This is the problem: In a 1-L beaker, 203 ml of 0.307 M ammonium chromate was mixed with 137 ml of 0.269 M chromium (III) nitrite to produce ammonium nitrite and chromium (III) chromate. Write the balanced chemical reaction occuring here. If the percent yield of the reaction was 88.0%, how much chromium (III) chromate was isolated?

Work:

ammonium chromate: NH4 (how do you write chromate?)
chromium (III) nitrite: Cr(NO2)3
ammonium nitrite: NH4NO2
chromium (III) chromate: Cr (how do you write chromate?)
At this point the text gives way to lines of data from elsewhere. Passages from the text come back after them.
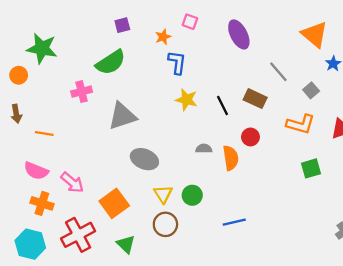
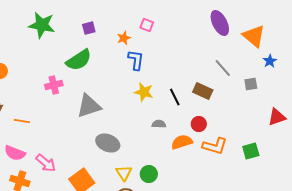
purple ellipse: (239, 34) -> (220, 23), moved
green star: (42, 48) -> (42, 25), moved
gray square: (311, 90) -> (251, 84), turned 32
orange L-shape: (301, 124) -> (215, 146), moved
gray semicircle: (204, 149) -> (159, 124), moved
orange semicircle: (231, 158) -> (182, 142), turned -100

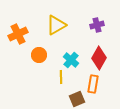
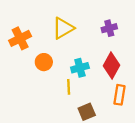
cyan cross: (71, 60) -> (80, 68), turned 35
orange rectangle: (93, 84) -> (119, 95), moved

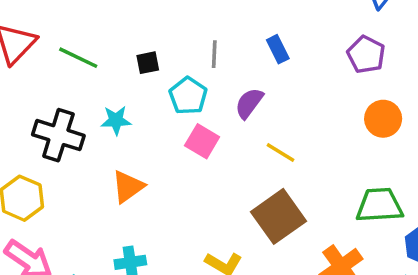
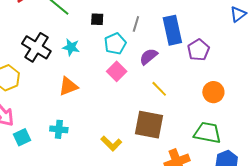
blue rectangle: (278, 49) -> (172, 30), size x1.8
purple pentagon: (366, 54) -> (198, 50), moved
orange circle: (383, 119) -> (213, 92), moved
brown square: (279, 216) -> (149, 125), turned 32

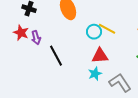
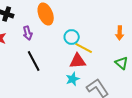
yellow line: (107, 29) -> (84, 48), moved
purple arrow: (36, 38) -> (28, 33), moved

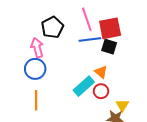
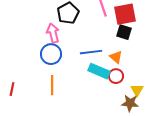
blue line: (90, 40) -> (91, 52), moved
cyan rectangle: (84, 86) -> (99, 71), turned 65

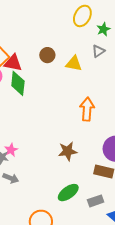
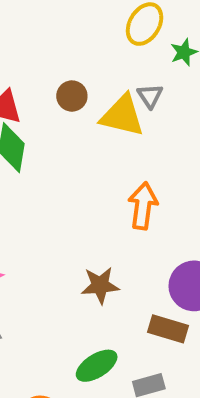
gray triangle: (98, 51) -> (150, 96), moved, turned -32
yellow triangle: (74, 64) -> (122, 116), size x1.4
Molarity=moles of solute/liters of solution
moles of solute=(Molarity)(liters of solution)
203ml -> 0.203 L
(0.203L)(0.307 M) =.0623 mol
137ml -> 0.137 L
(0.137L)(0.269 M) = 0.0369 mol

Chromate ion is CrO4^-2. Perhaps that is all you need. Remember to convert mols of what you start with to mols of the end product using the coefficients in the balanced equation. The final 88% yield is calculated by
g end product x 0.88 = ??

I have been unable to find any indication that chromium(III) chromate is insoluble in water; therefore, I question if a precipitate of chromium(III) chromate will form. Frankly, I don't believe a reaction will take place to produce chromium(III) chromate. There is a distinct possibility of a redox reaction taking place in which the chromate will be reduced and the NO2^- will be oxidized. (That happened to me about 50 years ago and I started a fire hot enough to melt the glass bottle which I was holding in my hand and the molten glass was not kind to my hands). The experience is indelibly etched in my mind. But all this aside, I think we work the problem as if a ppt of chromium(III) chromate is formed.

1 answer

The balanced chemical reaction is:
2NH4CrO4 + Cr(NO2)3 β†’ 2NH4NO2 + Cr2(CrO4)3

The amount of chromium (III) chromate isolated is 0.0545 mol.